Secondly, we know that one biological structure has these properties: namely, brains. When we think of brains we generally consider their information content (or at least, their relevant content) to be at the level of neural firing patterns rather than, e.g., proteins making sure the neural cytoskeletons remain intact. The proteins are necessary, but they aren’t really what we care about. If we wanted to make big changes to someone’s behavior, we’re not going to poke a cytoskeletal protein, we’re going to try to change variables that are upstream, causal, and simple – things that affect the firing patterns, things like serotonin, or TMS, or even just plain therapy. The level of abstraction matters a lot when dealing with systems that span many orders of magnitude, and the field of biology is only carving out one or two of these levels, when life itself has figured out how to operate on all of them.
So, we already attribute these properties to brains which are, may I remind you, composed of cells just like any other section of your body. Brains also came onto the scene much later than other organs and systems – it seems entirely possible, suggestive even, that other electrical mechanisms for coordinating high-level, macroscopic outcomes were developed before organisms developed neurons to navigate 3D behavior.

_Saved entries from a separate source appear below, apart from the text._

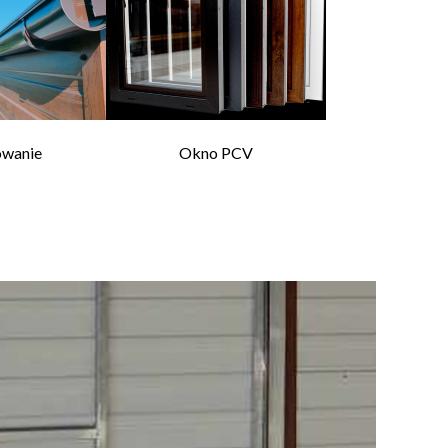
owanie
Okno PCV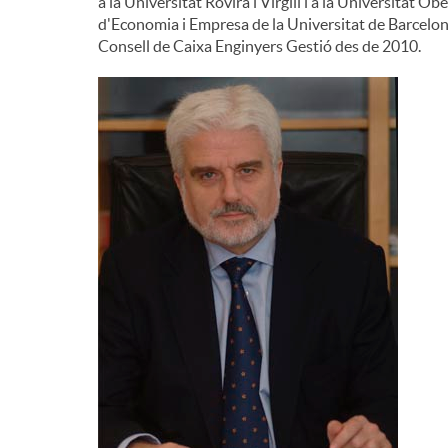
a la Universitat Rovira i Virgili i a la Universitat 
d'Economia i Empresa de la Universitat de Barcelona
Consell de Caixa Enginyers Gestió des de 2010.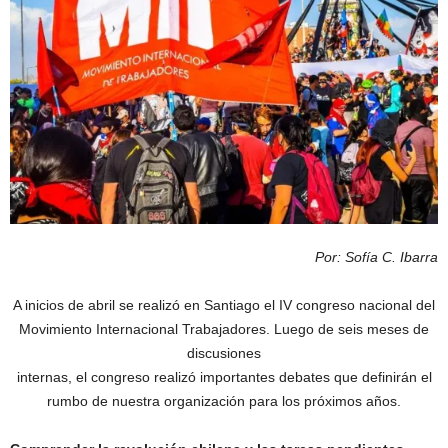
Por: Sofía C. Ibarra
A inicios de abril se realizó en Santiago el IV congreso nacional del
Movimiento Internacional Trabajadores. Luego de seis meses de
discusiones
internas, el congreso realizó importantes debates que definirán el
rumbo de nuestra organización para los próximos años.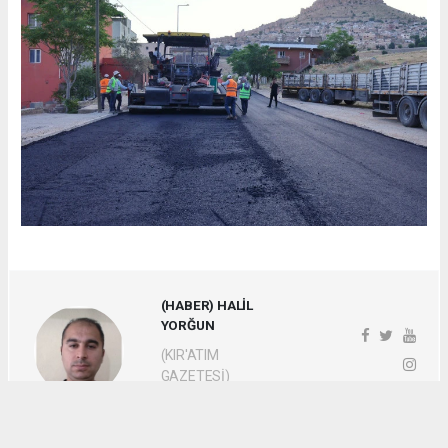
(HABER) HALİL
YORĞUN
(KIR'ATIM
GAZETESİ)
MUHABİR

Biology is very used to, and comfortable with, understanding its subject at one level of abstraction and it treats any other level skeptically. Levin’s work borders too close to preformation, is a breath away from vitalism, at least in the minds of biologists. Biologists deal with chemicals! Physics! From the outside it seems like Levin is proposing that teleology is in fact real – that organisms do have goals, real, high-level, abstract goals, that they optimize for. And that’s just, well, while not actually inconsistent with the current framework, it really smells of heresy.
I think these are very reasonable heuristics. I also think they’re wrong, here. Biology has gotten a lot of stuff right, and I’m not even claiming they’ve gotten anything “wrong,” per se, just that they’re using the wrong lens to look at macroscopic biological structure. And I think Levin is using the right one. He’s onto something incredibly interesting and groundbreaking, here, and I think the rest of the world should pay attention to it.